(Task statement):
Set down, please, exactly the lines below that run from the line with "[beyondstyle pinterest] (1026, 1786)" to the line with "Screenshot is 1390x2576.", both lines included.
★ ★ ★ ★ ★ ★ ★
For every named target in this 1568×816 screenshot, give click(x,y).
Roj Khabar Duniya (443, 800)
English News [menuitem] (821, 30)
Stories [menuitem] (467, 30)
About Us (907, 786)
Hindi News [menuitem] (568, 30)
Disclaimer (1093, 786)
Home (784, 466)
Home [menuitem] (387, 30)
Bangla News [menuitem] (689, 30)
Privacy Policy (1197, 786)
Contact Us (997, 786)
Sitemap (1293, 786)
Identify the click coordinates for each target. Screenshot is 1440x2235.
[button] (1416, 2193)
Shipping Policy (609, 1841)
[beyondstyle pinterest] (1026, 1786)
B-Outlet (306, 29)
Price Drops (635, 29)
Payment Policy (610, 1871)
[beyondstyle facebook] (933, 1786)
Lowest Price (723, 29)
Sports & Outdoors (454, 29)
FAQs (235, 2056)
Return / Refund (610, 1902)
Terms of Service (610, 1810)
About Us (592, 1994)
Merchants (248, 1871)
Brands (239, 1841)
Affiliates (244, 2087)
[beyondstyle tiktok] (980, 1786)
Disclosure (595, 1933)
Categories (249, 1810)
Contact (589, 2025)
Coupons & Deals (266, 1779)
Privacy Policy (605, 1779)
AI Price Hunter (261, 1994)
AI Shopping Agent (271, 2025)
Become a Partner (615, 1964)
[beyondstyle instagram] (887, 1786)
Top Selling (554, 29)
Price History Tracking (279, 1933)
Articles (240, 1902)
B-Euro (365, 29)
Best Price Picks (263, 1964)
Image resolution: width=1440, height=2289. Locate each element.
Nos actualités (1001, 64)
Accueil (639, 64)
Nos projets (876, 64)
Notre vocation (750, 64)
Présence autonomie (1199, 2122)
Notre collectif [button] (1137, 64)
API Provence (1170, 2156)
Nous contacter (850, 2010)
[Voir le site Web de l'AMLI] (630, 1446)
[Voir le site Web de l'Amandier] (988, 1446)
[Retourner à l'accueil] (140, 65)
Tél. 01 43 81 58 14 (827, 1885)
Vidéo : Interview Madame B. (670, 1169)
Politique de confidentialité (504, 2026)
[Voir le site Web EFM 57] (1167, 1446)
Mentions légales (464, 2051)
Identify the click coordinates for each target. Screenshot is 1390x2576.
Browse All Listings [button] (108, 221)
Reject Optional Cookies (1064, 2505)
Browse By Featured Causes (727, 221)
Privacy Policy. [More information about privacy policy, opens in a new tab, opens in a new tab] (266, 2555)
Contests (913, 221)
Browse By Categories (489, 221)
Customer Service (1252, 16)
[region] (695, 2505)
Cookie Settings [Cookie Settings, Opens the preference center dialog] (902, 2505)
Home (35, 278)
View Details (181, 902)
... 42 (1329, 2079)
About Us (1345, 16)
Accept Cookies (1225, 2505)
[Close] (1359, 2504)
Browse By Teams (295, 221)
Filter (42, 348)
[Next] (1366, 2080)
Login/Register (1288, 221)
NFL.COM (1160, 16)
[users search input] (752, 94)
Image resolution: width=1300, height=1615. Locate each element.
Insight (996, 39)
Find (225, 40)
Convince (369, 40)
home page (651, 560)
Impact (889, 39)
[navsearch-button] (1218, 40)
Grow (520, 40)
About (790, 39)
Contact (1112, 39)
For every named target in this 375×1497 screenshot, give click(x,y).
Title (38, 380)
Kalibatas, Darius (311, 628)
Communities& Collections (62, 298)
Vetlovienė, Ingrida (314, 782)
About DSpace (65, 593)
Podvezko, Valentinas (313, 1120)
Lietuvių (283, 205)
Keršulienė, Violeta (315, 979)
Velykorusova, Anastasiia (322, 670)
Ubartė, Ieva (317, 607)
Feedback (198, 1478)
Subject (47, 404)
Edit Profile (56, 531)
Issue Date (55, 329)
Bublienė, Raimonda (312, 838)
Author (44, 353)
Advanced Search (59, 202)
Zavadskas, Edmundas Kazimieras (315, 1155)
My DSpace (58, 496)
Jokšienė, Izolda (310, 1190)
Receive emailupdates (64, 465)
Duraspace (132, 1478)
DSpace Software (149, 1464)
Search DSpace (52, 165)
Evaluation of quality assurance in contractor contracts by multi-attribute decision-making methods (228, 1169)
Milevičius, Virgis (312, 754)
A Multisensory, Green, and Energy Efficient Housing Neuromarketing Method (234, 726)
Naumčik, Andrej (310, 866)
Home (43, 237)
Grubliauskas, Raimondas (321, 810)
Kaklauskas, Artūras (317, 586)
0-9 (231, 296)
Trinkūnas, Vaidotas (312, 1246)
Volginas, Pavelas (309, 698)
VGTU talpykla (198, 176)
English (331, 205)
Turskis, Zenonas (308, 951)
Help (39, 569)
★ ★ ★ ★ ★ ★ ★
(Your response):
[beyondstyle pinterest] (1026, 1786)
B-Outlet (306, 29)
Price Drops (635, 29)
Payment Policy (610, 1871)
[beyondstyle facebook] (933, 1786)
Lowest Price (723, 29)
Sports & Outdoors (454, 29)
FAQs (235, 2056)
Return / Refund (610, 1902)
Terms of Service (610, 1810)
About Us (592, 1994)
Merchants (248, 1871)
Brands (239, 1841)
Affiliates (244, 2087)
[beyondstyle tiktok] (980, 1786)
Disclosure (595, 1933)
Categories (249, 1810)
Contact (589, 2025)
Coupons & Deals (266, 1779)
Privacy Policy (605, 1779)
AI Price Hunter (261, 1994)
AI Shopping Agent (271, 2025)
Become a Partner (615, 1964)
[beyondstyle instagram] (887, 1786)
Top Selling (554, 29)
Price History Tracking (279, 1933)
Articles (240, 1902)
B-Euro (365, 29)
Best Price Picks (263, 1964)
Image resolution: width=1440, height=2289. Locate each element.
Nos actualités (1001, 64)
Accueil (639, 64)
Nos projets (876, 64)
Notre vocation (750, 64)
Présence autonomie (1199, 2122)
Notre collectif [button] (1137, 64)
API Provence (1170, 2156)
Nous contacter (850, 2010)
[Voir le site Web de l'AMLI] (630, 1446)
[Voir le site Web de l'Amandier] (988, 1446)
[Retourner à l'accueil] (140, 65)
Tél. 01 43 81 58 14 (827, 1885)
Vidéo : Interview Madame B. (670, 1169)
Politique de confidentialité (504, 2026)
[Voir le site Web EFM 57] (1167, 1446)
Mentions légales (464, 2051)
Identify the click coordinates for each target. Screenshot is 1390x2576.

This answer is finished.